DFC has cut its prediction for this year's cash earnings from as much as $240 million in August to $156 million now.
The United Kingdom, where DFC has 596 locations, accounted for 47.5 percent of DFC's $262.3 million in revenue in the quarter ended Dec. 31.
In the United States, which accounted for just 12.2 percent of DFC's revenue in the quarter, regulators are also writing tougher payday lending rules.
The $9.50 buyout price represented a 5.8 percent premium over DFC's close Tuesday. The stock closed at $9.45 on Wednesday. The sale price is well below the stock's recent high of $16.35 in August, before DFC warned that its fiscal 2014 results would be lower than in the previous year.
Shares in DFC, which went public in 2005, reached their all-time high of $24.13 in 2011.
The buyer is Lone Star Funds, which has long specialized in buying portfolios of distressed loans.

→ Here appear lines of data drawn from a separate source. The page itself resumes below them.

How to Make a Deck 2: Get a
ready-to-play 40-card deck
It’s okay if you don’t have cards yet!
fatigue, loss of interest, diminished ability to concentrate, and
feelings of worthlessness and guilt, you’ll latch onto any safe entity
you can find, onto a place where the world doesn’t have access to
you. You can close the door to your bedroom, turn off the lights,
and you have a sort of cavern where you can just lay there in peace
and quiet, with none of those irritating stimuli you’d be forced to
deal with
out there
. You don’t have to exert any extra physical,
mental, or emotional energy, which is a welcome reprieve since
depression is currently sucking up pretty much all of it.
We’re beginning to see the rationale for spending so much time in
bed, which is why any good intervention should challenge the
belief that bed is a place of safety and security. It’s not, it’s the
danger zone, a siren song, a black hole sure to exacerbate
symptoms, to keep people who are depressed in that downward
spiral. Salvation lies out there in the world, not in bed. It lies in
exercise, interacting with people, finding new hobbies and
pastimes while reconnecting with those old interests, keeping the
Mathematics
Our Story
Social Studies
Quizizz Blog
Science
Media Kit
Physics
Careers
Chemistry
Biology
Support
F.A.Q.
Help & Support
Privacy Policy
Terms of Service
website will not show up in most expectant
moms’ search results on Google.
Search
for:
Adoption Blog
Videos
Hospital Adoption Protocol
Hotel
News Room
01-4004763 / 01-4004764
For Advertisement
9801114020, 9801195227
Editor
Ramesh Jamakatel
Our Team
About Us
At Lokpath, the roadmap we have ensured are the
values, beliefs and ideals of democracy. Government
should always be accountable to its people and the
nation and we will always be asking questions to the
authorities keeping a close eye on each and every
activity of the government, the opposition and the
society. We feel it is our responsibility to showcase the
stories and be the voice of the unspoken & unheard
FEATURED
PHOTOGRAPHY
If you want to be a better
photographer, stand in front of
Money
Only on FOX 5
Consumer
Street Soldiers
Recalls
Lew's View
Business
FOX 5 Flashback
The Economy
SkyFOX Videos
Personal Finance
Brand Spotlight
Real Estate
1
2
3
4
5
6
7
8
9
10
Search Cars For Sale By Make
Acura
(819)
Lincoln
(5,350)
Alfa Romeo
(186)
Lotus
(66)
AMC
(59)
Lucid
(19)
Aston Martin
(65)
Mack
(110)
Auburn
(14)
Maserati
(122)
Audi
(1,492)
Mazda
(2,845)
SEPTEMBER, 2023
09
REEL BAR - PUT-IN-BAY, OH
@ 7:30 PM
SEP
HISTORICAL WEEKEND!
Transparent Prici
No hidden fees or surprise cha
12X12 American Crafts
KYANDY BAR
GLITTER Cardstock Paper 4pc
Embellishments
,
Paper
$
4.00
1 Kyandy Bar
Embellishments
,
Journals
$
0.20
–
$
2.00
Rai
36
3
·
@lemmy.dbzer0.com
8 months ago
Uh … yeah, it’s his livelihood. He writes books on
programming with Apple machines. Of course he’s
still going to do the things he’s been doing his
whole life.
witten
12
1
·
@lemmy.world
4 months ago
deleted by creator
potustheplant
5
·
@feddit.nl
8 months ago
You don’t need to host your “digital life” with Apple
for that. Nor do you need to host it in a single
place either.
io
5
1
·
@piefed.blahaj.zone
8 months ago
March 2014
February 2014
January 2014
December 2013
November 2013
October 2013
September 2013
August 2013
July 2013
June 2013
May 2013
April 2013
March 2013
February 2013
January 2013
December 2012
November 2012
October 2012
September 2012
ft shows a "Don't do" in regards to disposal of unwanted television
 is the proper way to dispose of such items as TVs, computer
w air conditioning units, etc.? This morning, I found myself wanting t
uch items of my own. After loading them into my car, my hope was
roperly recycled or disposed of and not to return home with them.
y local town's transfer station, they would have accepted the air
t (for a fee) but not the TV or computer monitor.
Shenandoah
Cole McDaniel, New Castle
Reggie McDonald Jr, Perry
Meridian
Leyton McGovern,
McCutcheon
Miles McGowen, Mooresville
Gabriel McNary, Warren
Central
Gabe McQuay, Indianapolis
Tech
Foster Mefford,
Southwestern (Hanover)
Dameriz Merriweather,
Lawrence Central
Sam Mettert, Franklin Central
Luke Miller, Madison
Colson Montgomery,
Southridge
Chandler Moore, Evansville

Including the assumption of debt, the deal is worth $1.3 billion, according to DFC.
The transaction, which requires regulatory and shareholder approval, is expected to close in the July-September quarter. DFC has about 1,500 locations in North America and Europe.
According to a Q&A for employees included in a regulatory filing, Lone Star is expected to keep DFC's management in place. Jeffrey A. Weiss has been DFC's chairman and chief executive since 1990, when an affiliate of Bear Stearns bought it.